Predicting the fare amount (inclusive of tolls) for a taxi ride in New York City given the pickup and dropoff locations.
Notice: The training dataset for this project is more than 5.3 GB so it is impossible to upload to here, please using the following link to run this program with kaggle kernels, which avoid storing large scale training dataset on local machine. https://www.kaggle.com/c/new-york-city-taxi-fare-prediction/kernels
The evaluation metric for this project is the root mean-squared error (RMSE). RMSE measures the difference between the predictions of a model, and the corresponding ground truth. A large RMSE is equivalent to a large average error, so smaller values of RMSE are better. One nice property of RMSE is that the error is given in the units being measured, so you can tell very directly how incorrect the model might be on unseen data.
File descriptions:
train.csv - Input features and target fare_amount values for the training set (about 55M rows). test.csv - Input features for the test set (about 10K rows). Project goal is to predict fare_amount for each row. sample_submission.csv - a sample submission file in the correct format (columns key and fare_amount). This file 'predicts' fare_amount to be $11.35 for all rows, which is the mean fare_amount from the training set.
Data fields:
key - Unique string identifying each row in both the training and test sets.
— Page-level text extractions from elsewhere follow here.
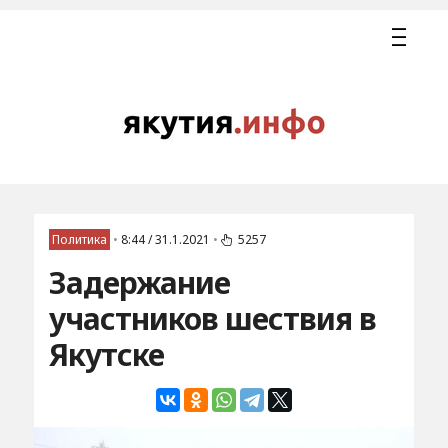
Политика
•
8:44 / 31.1.2021
•
5257
Задержание
участников шествия в
Якутске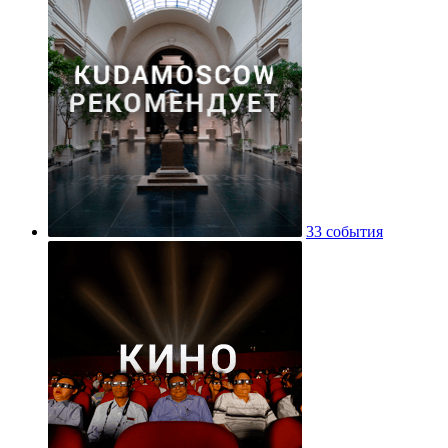
33 события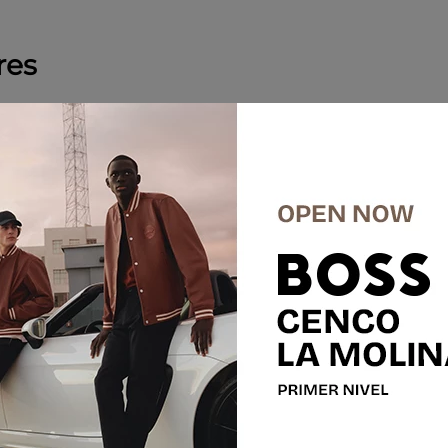
res
%
-
50 %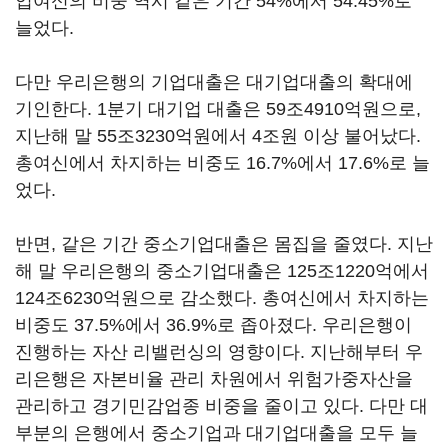
업여신의 비중 역시 같은 기간 54%에서 54.45%로
늘었다.
다만 우리은행의 기업대출은 대기업대출의 확대에
기인한다. 1분기 대기업 대출은 59조4910억원으로,
지난해 말 55조3230억원에서 4조원 이상 불어났다.
총여신에서 차지하는 비중도 16.7%에서 17.6%로 늘
었다.
반면, 같은 기간 중소기업대출은 몸집을 줄였다. 지난
해 말 우리은행의 중소기업대출은 125조1220억에서
124조6230억원으로 감소했다. 총여신에서 차지하는
비중도 37.5%에서 36.9%로 좁아졌다. 우리은행이
진행하는 자산 리밸런싱의 영향이다. 지난해부터 우
리은행은 자본비율 관리 차원에서 위험가중자산을
관리하고 경기민감업종 비중을 줄이고 있다. 다만 대
부분의 은행에서 중소기업과 대기업대출을 모두 늘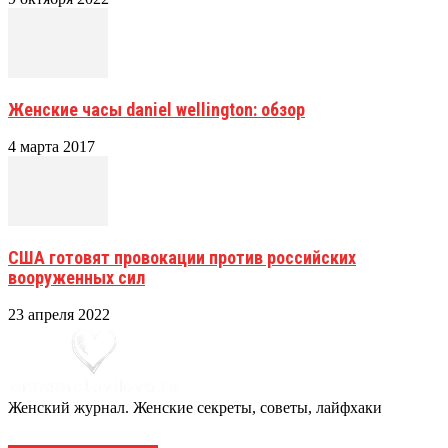
Женские часы daniel wellington: обзор
4 марта 2017
США готовят провокации против российских
вооруженных сил
23 апреля 2022
Женский журнал. Женские секреты, советы, лайфхаки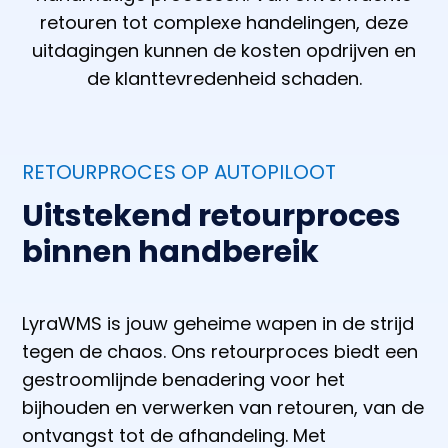
retouren tot complexe handelingen, deze
uitdagingen kunnen de kosten opdrijven en
de klanttevredenheid schaden.
RETOURPROCES OP AUTOPILOOT
Uitstekend retourproces
binnen handbereik
LyraWMS is jouw geheime wapen in de strijd
tegen de chaos. Ons retourproces biedt een
gestroomlijnde benadering voor het
bijhouden en verwerken van retouren, van de
ontvangst tot de afhandeling. Met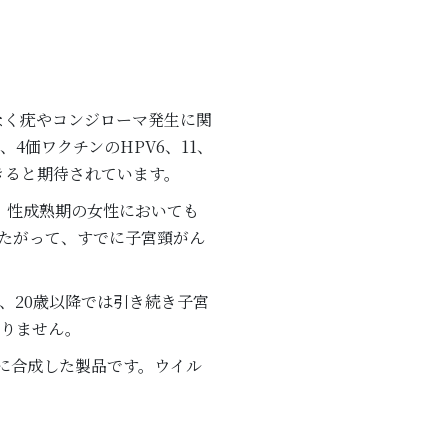
でなく疣やコンジローマ発生に関
、4価ワクチンのHPV6、11、
できると期待されています。
。性成熟期の女性においても
たがって、すでに子宮頸がん
、20歳以降では引き続き子宮
おりません。
化学的に合成した製品です。ウイル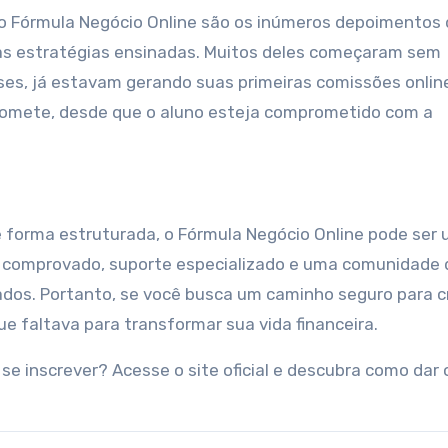
rso Fórmula Negócio Online são os inúmeros depoimentos
as estratégias ensinadas. Muitos deles começaram sem
s, já estavam gerando suas primeiras comissões online
romete, desde que o aluno esteja comprometido com a
?
e forma estruturada, o Fórmula Negócio Online pode ser
 comprovado, suporte especializado e uma comunidade 
ados. Portanto, se você busca um caminho seguro para cr
ue faltava para transformar sua vida financeira.
se inscrever? Acesse o site oficial e descubra como dar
Comprised of pickup_datetime plus a unique integer, but this doesn't matter, it should just be used as a unique ID field.
Features:
pickup_datetime - timestamp value indicating when the taxi ride started. pickup_longitude - float for longitude coordinate of where the taxi ride started. pickup_latitude - float for latitude coordinate of where the taxi ride started. dropoff_longitude - float for longitude coordinate of where the taxi ride ended. dropoff_latitude - float for latitude coordinate of where the taxi ride ended. passenger_count - integer indicating the number of passengers in the taxi ride.
Target:
fare_amount - float dollar amount of the cost of the taxi ride. This value is only in the training set; This is what to be predicted in the test set.